Electrochemical Hydrogen Peroxide Production on Single Atoms and Atomic Clusters

Abstract

The electrochemical oxygen reduction reaction (ORR) involving the transfer of two electrons (2-electron ORR) offers a sustainable alternative for the production of hydrogen peroxide (H2O2) on-site. Minimizing the use of expensive noble metal catalysts and maximizing their atomic utilization can be achieved by reducing the size of the catalysts. While previous studies have primarily focused on the relationship between particle size and oxygen reduction activity in the 4-electron ORR using Pt-based catalysts, less attention has been paid to the 2-electron ORR for H2O2 production.
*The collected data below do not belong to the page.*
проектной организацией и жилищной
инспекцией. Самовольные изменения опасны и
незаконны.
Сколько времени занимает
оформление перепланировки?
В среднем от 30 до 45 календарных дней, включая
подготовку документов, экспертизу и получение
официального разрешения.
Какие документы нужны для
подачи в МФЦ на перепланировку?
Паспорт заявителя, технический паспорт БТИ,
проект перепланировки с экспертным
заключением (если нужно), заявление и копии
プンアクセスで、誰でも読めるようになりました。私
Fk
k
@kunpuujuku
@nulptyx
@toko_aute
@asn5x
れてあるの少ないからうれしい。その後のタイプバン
In this study, we prepared a series of size-controlled Pd clusters and investigated the oxygen reduction in acidic conditions to understand the relationship between cluster size and catalytic performance. Our results showed that larger Pd clusters favored the 4-electron ORR and the production of H2O, while smaller clusters favored the 2-electron ORR and the production of H2O2. To estimate the contribution of single atoms in the catalysts to their performance, we introduced CO. Using in-situ attenuated total reflection-surface enhanced infrared reflection absorption spectroscopy (ATR-SEIRAS), we observed a range of CO vibrational signatures that correlated with specific ORR behaviors depending on the particle/cluster size.